The cathedral continues to attract us with visits recorded in the other place (reference 1) in August 2008 and April 2011. Maybe April 2011.
The vaulting of the nave continues to impress, illustrated left. Sadly, all the versions of this snap are crooked (the big deal with telephones being that you can take lots of snaps of the same thing with no extra charge, hoping that one turns out OK), but this one does give the general idea. Rather taken once again with the vigorous vaulting, vaulting which makes the fan vaulting of (say) King's College Chapel (not the London one) seem a little feeble, at least in memory. Even a touch of the enhanced perception noticed at Waterloo (see reference 2). And not as heavy seeming in real life as it comes across in this snap. That said, they had a replica ceiling boss down in one of the aisles, about a yard across. Looked absolutely huge.
By the time of writing this we had visited the large church at Ashburton, the various roofing arrangements of which led to pondering about the various ways to do ceilings, starting with the thought that they are all fake. What you see from below is not, in churches and generally speaking, what you see from the outside. What you see from below is a false ceiling and this from well before the time when you might have services to run in the roof void or when you might be concerned about insulation.

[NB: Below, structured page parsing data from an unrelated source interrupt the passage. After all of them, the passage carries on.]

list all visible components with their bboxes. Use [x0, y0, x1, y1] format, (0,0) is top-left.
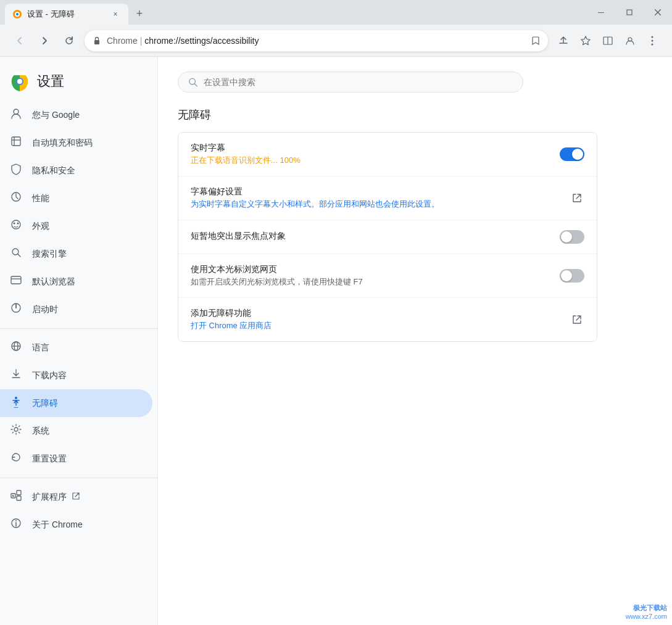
sidebar-item-language[interactable]: 语言: [0, 334, 152, 362]
svg-point-24: [12, 220, 20, 229]
toggle-live_captions[interactable]: [560, 147, 584, 161]
settings-row-add_accessibility: 添加无障碍功能 打开 Chrome 应用商店: [178, 298, 597, 341]
svg-point-44: [15, 520, 17, 521]
tab-favicon: [12, 9, 22, 19]
svg-point-13: [652, 43, 653, 45]
sidebar-item-appearance[interactable]: 外观: [0, 212, 152, 240]
section-title: 无障碍: [178, 107, 652, 122]
svg-line-28: [18, 254, 20, 257]
sidebar-item-google[interactable]: 您与 Google: [0, 101, 152, 129]
main-content: 无障碍 实时字幕 正在下载语音识别文件... 100% 字幕偏好设置 为实时字幕…: [158, 57, 672, 625]
tab-strip: 设置 - 无障碍 × +: [0, 0, 148, 25]
svg-rect-29: [11, 276, 21, 284]
sidebar-item-extensions[interactable]: 扩展程序: [0, 483, 152, 511]
share-button[interactable]: [554, 31, 573, 51]
sidebar-item-label-performance: 性能: [32, 193, 49, 204]
sidebar-icon-appearance: [10, 218, 22, 234]
bookmark-icon[interactable]: [531, 36, 541, 46]
settings-card: 实时字幕 正在下载语音识别文件... 100% 字幕偏好设置 为实时字幕自定义字…: [178, 132, 597, 342]
search-icon: [188, 77, 197, 87]
settings-row-desc-add_accessibility: 打开 Chrome 应用商店: [191, 320, 570, 331]
sidebar-divider-2: [0, 478, 157, 478]
toggle-caret_browse[interactable]: [560, 269, 584, 283]
settings-row-content-caret_browse: 使用文本光标浏览网页 如需开启或关闭光标浏览模式，请使用快捷键 F7: [191, 264, 560, 288]
search-input[interactable]: [204, 77, 513, 87]
sidebar-item-system[interactable]: 系统: [0, 417, 152, 445]
sidebar-item-reset[interactable]: 重置设置: [0, 445, 152, 473]
sidebar-item-browser[interactable]: 默认浏览器: [0, 268, 152, 296]
svg-point-2: [16, 13, 19, 15]
toggle-highlight_focus[interactable]: [560, 230, 584, 244]
settings-row-title-highlight_focus: 短暂地突出显示焦点对象: [191, 231, 560, 242]
sidebar-icon-search: [10, 246, 22, 262]
settings-row-desc-caption_prefs: 为实时字幕自定义字幕大小和样式。部分应用和网站也会使用此设置。: [191, 199, 570, 210]
sidebar-item-label-appearance: 外观: [32, 221, 49, 232]
sidebar-item-startup[interactable]: 启动时: [0, 296, 152, 323]
svg-rect-3: [598, 12, 604, 13]
close-window-button[interactable]: [644, 0, 672, 25]
refresh-button[interactable]: [59, 31, 79, 51]
sidebar-item-label-accessibility: 无障碍: [32, 398, 58, 409]
sidebar-item-search[interactable]: 搜索引擎: [0, 240, 152, 268]
restore-button[interactable]: [615, 0, 644, 25]
split-view-button[interactable]: [598, 31, 618, 51]
svg-rect-40: [17, 490, 21, 495]
sidebar-icon-startup: [10, 302, 22, 317]
svg-point-38: [14, 428, 18, 431]
active-tab[interactable]: 设置 - 无障碍 ×: [5, 4, 128, 25]
settings-row-title-live_captions: 实时字幕: [191, 143, 560, 154]
svg-point-37: [15, 397, 17, 399]
external-link-add_accessibility[interactable]: [570, 312, 584, 327]
sidebar-header: 设置: [0, 67, 157, 101]
omnibox[interactable]: Chrome | chrome://settings/accessibility: [84, 30, 549, 52]
settings-row-content-highlight_focus: 短暂地突出显示焦点对象: [191, 231, 560, 243]
settings-row-caption_prefs: 字幕偏好设置 为实时字幕自定义字幕大小和样式。部分应用和网站也会使用此设置。: [178, 176, 597, 220]
svg-point-27: [12, 249, 19, 255]
sidebar-item-performance[interactable]: 性能: [0, 184, 152, 212]
sidebar-item-label-autofill: 自动填充和密码: [32, 138, 93, 149]
toolbar: Chrome | chrome://settings/accessibility: [0, 25, 672, 57]
titlebar: 设置 - 无障碍 × +: [0, 0, 672, 25]
bookmark-star-button[interactable]: [576, 31, 595, 51]
menu-button[interactable]: [642, 31, 662, 51]
svg-rect-41: [17, 496, 21, 500]
profile-button[interactable]: [620, 31, 640, 51]
minimize-button[interactable]: [587, 0, 615, 25]
svg-point-11: [652, 36, 653, 38]
settings-row-title-caption_prefs: 字幕偏好设置: [191, 186, 570, 197]
search-bar[interactable]: [178, 72, 523, 93]
sidebar-item-privacy[interactable]: 隐私和安全: [0, 157, 152, 184]
sidebar-item-downloads[interactable]: 下载内容: [0, 362, 152, 389]
external-link-caption_prefs[interactable]: [570, 191, 584, 205]
svg-point-26: [17, 223, 19, 225]
sidebar-icon-browser: [10, 274, 22, 289]
sidebar-icon-downloads: [10, 368, 22, 383]
sidebar-item-label-browser: 默认浏览器: [32, 276, 75, 288]
sidebar-item-label-privacy: 隐私和安全: [32, 165, 75, 176]
tab-close-button[interactable]: ×: [110, 9, 121, 20]
chrome-logo: [10, 72, 30, 91]
sidebar-divider-1: [0, 328, 157, 329]
sidebar-item-label-startup: 启动时: [32, 304, 58, 315]
url-display: Chrome | chrome://settings/accessibility: [107, 36, 526, 46]
sidebar-item-accessibility[interactable]: 无障碍: [0, 389, 152, 417]
new-tab-button[interactable]: +: [131, 5, 148, 22]
external-link-icon-extensions[interactable]: [72, 492, 80, 502]
browser-content: 设置 您与 Google 自动填充和密码 隐私和安全 性能 外观 搜索引擎 默认…: [0, 57, 672, 625]
sidebar-icon-reset: [10, 451, 22, 466]
sidebar-item-label-search: 搜索引擎: [32, 249, 67, 260]
sidebar-item-autofill[interactable]: 自动填充和密码: [0, 129, 152, 157]
settings-row-highlight_focus: 短暂地突出显示焦点对象: [178, 220, 597, 254]
sidebar-item-about[interactable]: 关于 Chrome: [0, 511, 152, 539]
back-button[interactable]: [10, 31, 30, 51]
toggle-knob-live_captions: [572, 149, 583, 160]
settings-row-content-add_accessibility: 添加无障碍功能 打开 Chrome 应用商店: [191, 308, 570, 331]
toggle-knob-caret_browse: [561, 270, 572, 281]
sidebar-icon-accessibility: [10, 395, 22, 411]
sidebar-nav: 您与 Google 自动填充和密码 隐私和安全 性能 外观 搜索引擎 默认浏览器…: [0, 101, 157, 539]
forward-button[interactable]: [35, 31, 54, 51]
sidebar-item-label-extensions: 扩展程序: [32, 492, 67, 503]
settings-title: 设置: [37, 72, 64, 91]
sidebar-icon-about: [10, 517, 22, 532]
svg-rect-4: [627, 10, 632, 15]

So the Egyptians and Greeks went in for flat, possibly coffered ceilings. The Parthenon, I think, had a low pitched roof above that. Ely Cathedral the same, without the coffering and with the ceiling, structurally at least, much the same as that of a suburban house; plasterboard or some such nailed to the bottom of the roof trusses. The aisles at Ashburton much the same again, but with decorated beams and bosses nailed on top of the plasterboard. Then towards the end of the Norman reign we raised the game and went in for vaults, decorated with a few ribs. While at Exeter, say a couple of hundred years later, the vaulting you can see might actually be what holds the false ceiling up, with the conventional pitched roof above that - although somehow they managed without the bottom chord of a conventional roof truss. Maybe that was what all the fancy buttresses were about. Maybe a visit to TB is indicated, where one might be able to have an in depth discussion of the whole business,
Plenty of memorials, with the size of the memorial for any given grade of dignitary declining as the centuries roll by. Large stone boxes in the early years, down to tablets on the wall now. The previous three posts provide a sample. One of the oldest was for a chap called John the Chanter, whom one might have mistaken for some kind of wandering minstrel, but who actually got his name from being, at one point in his career the chanter, or in posh speak the precentor, of the cathedral. He went on to become the bishop and got his stone box at the end. His gold watch, as it were.

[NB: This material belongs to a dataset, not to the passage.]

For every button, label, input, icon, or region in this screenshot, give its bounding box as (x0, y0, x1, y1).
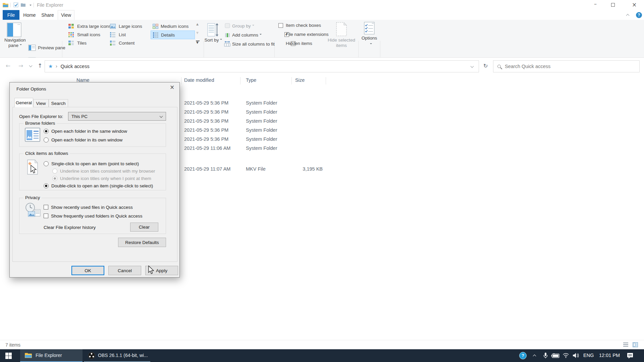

Failed to find the chapter house on this occasion, although there was a very shut looking door next to the café which might have been it. Took tea in the café instead, next to a rather handsome lady trusty who did not look in the least churchy to me, either in dress or manner.

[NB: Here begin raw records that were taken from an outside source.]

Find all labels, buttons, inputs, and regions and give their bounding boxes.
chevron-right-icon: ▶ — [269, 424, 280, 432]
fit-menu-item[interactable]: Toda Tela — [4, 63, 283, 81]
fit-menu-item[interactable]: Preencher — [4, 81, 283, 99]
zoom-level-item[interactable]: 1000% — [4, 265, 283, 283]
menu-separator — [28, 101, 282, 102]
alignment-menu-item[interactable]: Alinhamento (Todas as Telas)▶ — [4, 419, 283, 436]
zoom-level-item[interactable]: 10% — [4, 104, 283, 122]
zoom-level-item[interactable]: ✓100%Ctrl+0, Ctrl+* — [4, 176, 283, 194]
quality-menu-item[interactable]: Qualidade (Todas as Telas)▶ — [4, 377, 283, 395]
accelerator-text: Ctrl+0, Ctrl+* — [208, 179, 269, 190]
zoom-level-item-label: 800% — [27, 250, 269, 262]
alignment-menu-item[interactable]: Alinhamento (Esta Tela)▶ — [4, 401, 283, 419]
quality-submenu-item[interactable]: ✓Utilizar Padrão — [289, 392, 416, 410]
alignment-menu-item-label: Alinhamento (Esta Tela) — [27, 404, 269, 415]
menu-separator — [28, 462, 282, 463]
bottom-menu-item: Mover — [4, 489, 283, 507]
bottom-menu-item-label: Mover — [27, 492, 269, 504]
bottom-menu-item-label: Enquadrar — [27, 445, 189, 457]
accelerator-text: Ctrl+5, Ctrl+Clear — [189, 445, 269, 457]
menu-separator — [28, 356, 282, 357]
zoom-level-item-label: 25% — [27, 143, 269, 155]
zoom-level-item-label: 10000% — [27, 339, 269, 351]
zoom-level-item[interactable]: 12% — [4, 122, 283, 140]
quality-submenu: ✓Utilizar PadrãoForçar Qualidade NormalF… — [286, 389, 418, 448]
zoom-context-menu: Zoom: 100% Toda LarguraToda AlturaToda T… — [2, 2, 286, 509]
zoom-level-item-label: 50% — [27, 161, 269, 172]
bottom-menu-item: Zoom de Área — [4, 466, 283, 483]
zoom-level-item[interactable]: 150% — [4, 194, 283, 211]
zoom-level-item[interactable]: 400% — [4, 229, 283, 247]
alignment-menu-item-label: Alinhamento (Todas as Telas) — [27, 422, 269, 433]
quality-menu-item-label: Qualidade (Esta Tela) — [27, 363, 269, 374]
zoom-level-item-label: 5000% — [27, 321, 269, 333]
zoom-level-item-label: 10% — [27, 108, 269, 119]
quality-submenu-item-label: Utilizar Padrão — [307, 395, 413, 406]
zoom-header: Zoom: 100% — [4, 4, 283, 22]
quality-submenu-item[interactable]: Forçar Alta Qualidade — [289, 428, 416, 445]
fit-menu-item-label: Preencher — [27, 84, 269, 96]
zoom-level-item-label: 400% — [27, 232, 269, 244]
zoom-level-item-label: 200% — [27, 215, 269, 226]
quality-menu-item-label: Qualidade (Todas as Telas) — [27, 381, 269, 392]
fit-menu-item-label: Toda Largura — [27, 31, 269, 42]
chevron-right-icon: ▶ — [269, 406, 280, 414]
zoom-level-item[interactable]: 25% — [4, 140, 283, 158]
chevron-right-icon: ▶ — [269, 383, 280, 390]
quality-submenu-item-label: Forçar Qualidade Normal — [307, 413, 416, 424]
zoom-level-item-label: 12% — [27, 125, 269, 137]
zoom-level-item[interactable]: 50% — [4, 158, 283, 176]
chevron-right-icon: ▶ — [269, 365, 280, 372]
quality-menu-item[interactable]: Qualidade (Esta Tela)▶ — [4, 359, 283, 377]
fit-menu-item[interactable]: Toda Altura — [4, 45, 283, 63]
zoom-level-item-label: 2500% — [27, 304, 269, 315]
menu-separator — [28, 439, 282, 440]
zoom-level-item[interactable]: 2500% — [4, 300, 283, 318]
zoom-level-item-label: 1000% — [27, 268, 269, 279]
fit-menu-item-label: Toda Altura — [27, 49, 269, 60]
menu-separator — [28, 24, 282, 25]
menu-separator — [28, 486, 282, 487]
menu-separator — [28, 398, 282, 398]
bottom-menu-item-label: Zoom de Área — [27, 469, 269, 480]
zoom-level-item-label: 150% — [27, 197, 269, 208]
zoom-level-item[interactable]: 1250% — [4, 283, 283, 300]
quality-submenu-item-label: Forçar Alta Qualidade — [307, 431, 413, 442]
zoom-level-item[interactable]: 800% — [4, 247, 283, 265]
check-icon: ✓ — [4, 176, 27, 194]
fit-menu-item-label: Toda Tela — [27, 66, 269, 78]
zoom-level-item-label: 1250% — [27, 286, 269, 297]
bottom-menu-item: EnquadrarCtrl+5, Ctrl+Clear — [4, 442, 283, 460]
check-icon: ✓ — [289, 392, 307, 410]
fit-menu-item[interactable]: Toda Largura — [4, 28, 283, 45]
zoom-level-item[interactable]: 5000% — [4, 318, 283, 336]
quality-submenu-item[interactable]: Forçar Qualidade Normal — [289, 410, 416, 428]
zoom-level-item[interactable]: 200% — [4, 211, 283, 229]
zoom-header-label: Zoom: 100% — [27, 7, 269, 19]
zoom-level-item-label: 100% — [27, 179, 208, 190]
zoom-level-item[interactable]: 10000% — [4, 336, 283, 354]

Reading the book of the visit afterwards, I was reminded how seriously the medievals took their churches. The Saxons built a large church on the site. Then the Normans knocked that down and built a new cathedral. Then a couple of hundred years later most of that was knocked down and what you see now was put up, with just the two transept towers surviving from the second build. An awful lot of resource to pour into a house for god at a time when plenty of people starved to death in the winter.